Вино не успокоило Марго, наоборот – открыло внутри тайник, набитый раскаленными углями, которые вот-вот вспыхнут. Перенестись бы на сутки назад, на тот дуб, в уютное гнездышко объятий Моргана. Пойти и улечься рядом с ним под предлогом… Каким?
«Не смей! Кем он тебя сочтет?»
Это гадливое слово «шлюшка», брошенное Антуаном, словно оставило на ней отметину, печать беса блуда. Так в глубокой древности, по словам батюшки Адриана, клеймили раскаленным железом лоб и щеки совершивших правонарушение, чтобы преступника всегда можно было опознать. Даже если человек раскаялся в содеянном, клеймо смоет лишь смерть. Нет, лежать невозможно. Марго раскидала вокруг себя сено. Придумывать объяснения своему внезапному желанию проветриться не пришлось: Морган чуть ли не пузыри пускал во сне. Марго тихонько выскользнула наружу, спустилась по угрожающе поскрипывающей под ногами лестнице. Ночь дышала сыростью. Нудивший с обеда дождик надоел сам себе, капли роняла только мокрая листва. В разрывах белесых облаков открывались алмазные россыпи звезд на темно-синих лоскутках неба.

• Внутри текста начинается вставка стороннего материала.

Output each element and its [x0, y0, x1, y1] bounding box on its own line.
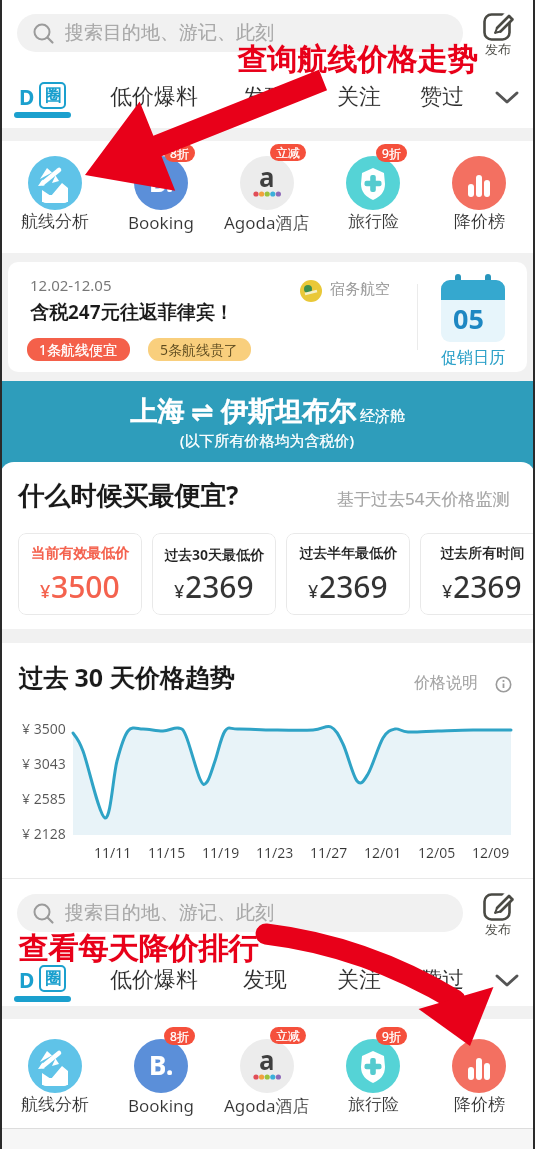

Конюшня располагалась на дальних задворках участка, напротив бани, которую хмель запеленал так, что она напоминала страшную косматую голову. За низенькой оградой уходил под горку луг. Быстрым шагом, почти бегом Марго спускалась, слизывая крупные слезы, скатывающиеся на губы. Найти какой-нибудь укромный уголок, забиться туда и заснуть навсегда, всеми заброшенной и забытой. Ноги вывели ее на узкую тропку, тянущуюся сквозь кустарник. Слева в просветах зарослей играли в воде лунные блики. Марго шла вдоль берега, пока не уткнулась в сбегающий в речку ручей. Перекинутые через широкую протоку деревянные мостки предупреждающе шатнулись под ногами. За ручьем раскинулась большая утоптанная поляна. Кто-то заботливо оборудовал здесь место для отдыха и постирушек. В ольховнике прятался окруженный лавочками столик под крышей – сооружение для комфортного распития крепких напитков, именуемое в народе бухальником. Там, где песчаный берег полого уходил в воду, покачивался массивный деревянный круг. Чтобы круг не унесло течением, его привязали к березе. В воздухе витала непонятная вонь – то ли водоросли, то ли пронесло кого-то.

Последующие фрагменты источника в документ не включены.